Wisconsin Mince for Pie–1841. Take the usual quantity of meat and substitute beets for apples, but in only one-third the quantity of the latter. Boil the beets, pickle them in vinegar 12 hours, chop them very fine, and add the vinegar they were pickled in. Add 1/8 of grated bread and spice to suit you. (And that’s it! I don’t understand the “1/8 grated bread”–1/8 of what? A loaf, a cup, a handful? No clue–possibly it’s a misprint.)
Flannel Cakes–1849. Take 2 eggs for a quart of sour milk, a tablespoon of melted butter, one of sugar, and a half a one of salt. Put all together without beating the eggs. Mix into a batter stiff enough to drop off a spoon like an oyster. Then have some saleratus dissolved in water, and stir in slowly until your batter begins to rise. Be careful not to put in enough to turn the color. If the milk is only sour enough to thicken, a teaspoon of saleratus is enough for the quart. If it has fermented, it may require two, and your cakes will be nicer. Have a griddle hot and bake like buckwheat. (Saleratus is sodium bicarbonate, or baking soda.)

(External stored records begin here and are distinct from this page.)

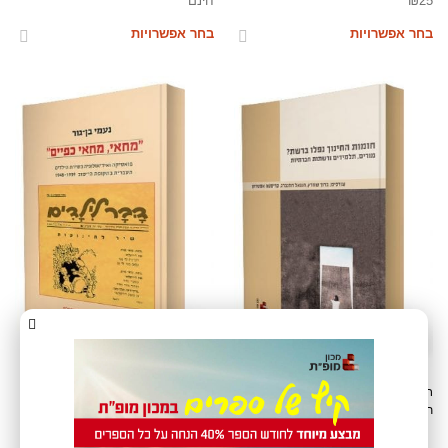
25
₪
חינם
בחר אפשרויות
בחר אפשרויות
חומות החינוך נפלו ברשת? מורים,
"מחאי, מחאי כפיים": פואטיקה
תלמידים ורשתות חברתיות
ואידיאולוגיה בשירת הילדים העברית
בתקופת הישוב 1948-1939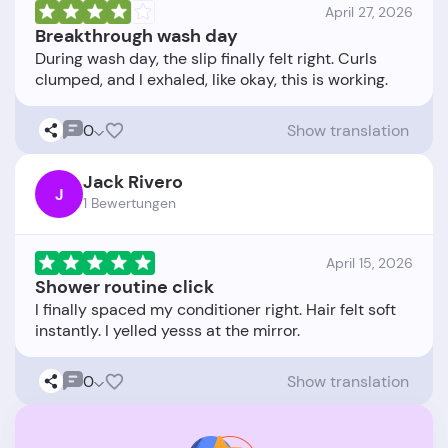
April 27, 2026
Breakthrough wash day
During wash day, the slip finally felt right. Curls
0
Show translation
Jack Rivero
J
1 Bewertungen
April 15, 2026
Shower routine click
I finally spaced my conditioner right. Hair felt soft
0
Show translation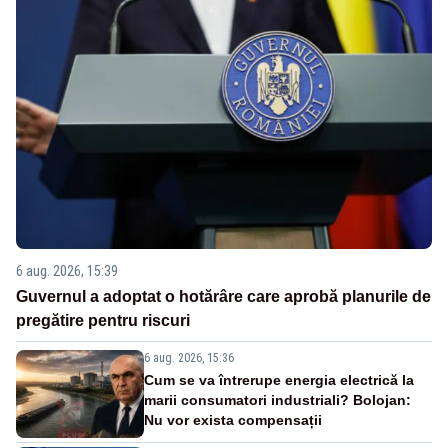
6 aug. 2026, 15:39
Guvernul a adoptat o hotărâre care aprobă planurile de
pregătire pentru riscuri
6 aug. 2026, 15:36
Cum se va întrerupe energia electrică la
marii consumatori industriali? Bolojan:
Nu vor exista compensații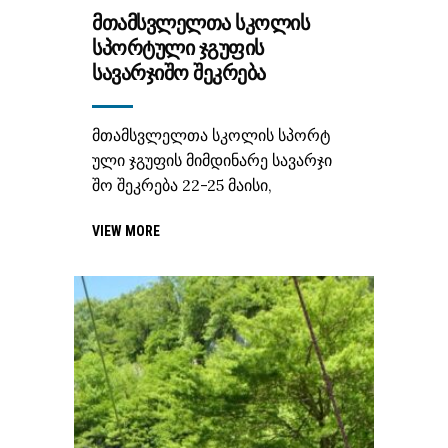
ᲛᲗᲐᲛᲡᲕᲚᲔᲚᲗᲐ ᲡᲙᲝᲚᲘᲡ
ᲡᲞᲝᲠᲢᲣᲚᲘ ᲯᲒᲣᲤᲘᲡ
ᲡᲐᲕᲐᲠᲯᲘᲨᲝ ᲨᲔᲙᲠᲔᲑᲐ
მთამსვლელთა სკოლის სპორტ
ული ჯგუფის მიმდინარე სავარჯი
შო შეკრება 22-25 მაისი,
VIEW MORE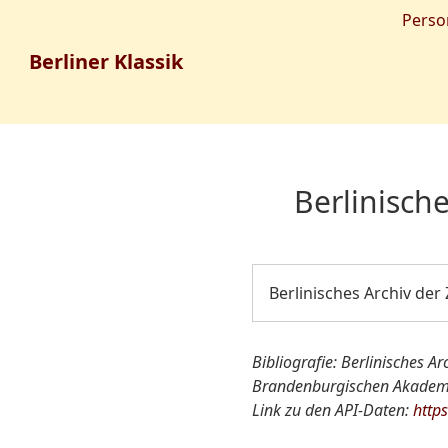
Perso
Berliner Klassik
Berlinische
Berlinisches Archiv der
Bibliografie: Berlinisches Arc
Brandenburgischen Akademie
Link zu den API-Daten:
http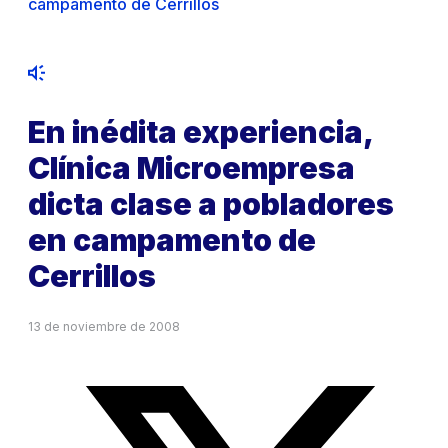
campamento de Cerrillos
En inédita experiencia,
Clínica Microempresa
dicta clase a pobladores
en campamento de
Cerrillos
13 de noviembre de 2008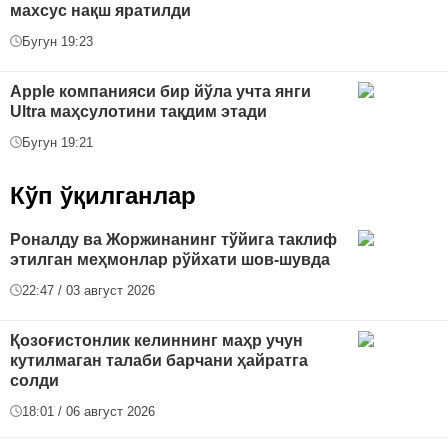
махсус нақш яратилди
Бугун 19:23
Apple компанияси бир йўла учта янги
Ultra маҳсулотини тақдим этади
Бугун 19:21
Кўп ўқилганлар
Роналду ва Жоржинанинг тўйига таклиф
этилган меҳмонлар рўйхати шов-шувда
22:47 / 03 август 2026
Қозоғистонлик келиннинг маҳр учун
кутилмаган талаби барчани ҳайратга
солди
18:01 / 06 август 2026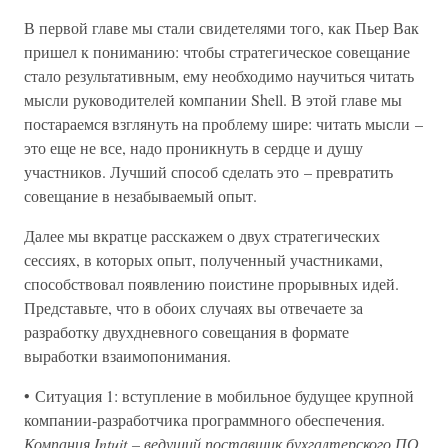
В первой главе мы стали свидетелями того, как Пьер Вак
пришел к пониманию: чтобы стратегическое совещание
стало результативным, ему необходимо научиться читать
мысли руководителей компании Shell. В этой главе мы
постараемся взглянуть на проблему шире: читать мысли –
это еще не все, надо проникнуть в сердце и душу
участников. Лучший способ сделать это – превратить
совещание в незабываемый опыт.
Далее мы вкратце расскажем о двух стратегических
сессиях, в которых опыт, полученный участниками,
способствовал появлению поистине прорывных идей.
Представьте, что в обоих случаях вы отвечаете за
разработку двухдневного совещания в формате
выработки взаимопонимания.
• Ситуация 1: вступление в мобильное будущее крупной
компании-разработчика программного обеспечения.
Компания Intuit – ведущий поставщик бухгалтерского ПО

Boiled Brown Bread–1852. Take 3 cups Indian meal, 2 cups rye meal, 1/2 cup molasses, 1-1/2 pints sour milk, 1 tablespoonful saleratus, 1 teaspoonful salt; boil 4 hours in a tin kettle. (By Indian meal, I’d guess they mean corn meal. I never before heard of boiled bread, wonder what its consistency was like.)
Crackers–1853. Take four pints of flour sifted, mix with it thoroughly three teaspoons of cream of tartar and half as much soda, well pulverized, six ounces of melted butter, one pint of water, adding more flour if necessary to make a stiff dough. Mould thoroughly, and roll into sheets an eighth of an inch thick. Prick and cut into squires, and bake in a quick oven 10 to 15 minutes.
Mock Strawberries–1857. Ripe peaches cut in small pieces with soft, mild eating apples in the proportion of three peaches to one apple, mixed with sugar and left to stand for 2 or 3 hours, make excellent mock strawberries.
Dried Whortleberry Pie–1863. To two quarts of dried whortleberries add one pint of dried plums. Look over carefully and add sugar to taste, and stew as for the table. Bake between two crusts for one hour. (By whortleberries, they probably mean blueberries or a red version called bilberries.)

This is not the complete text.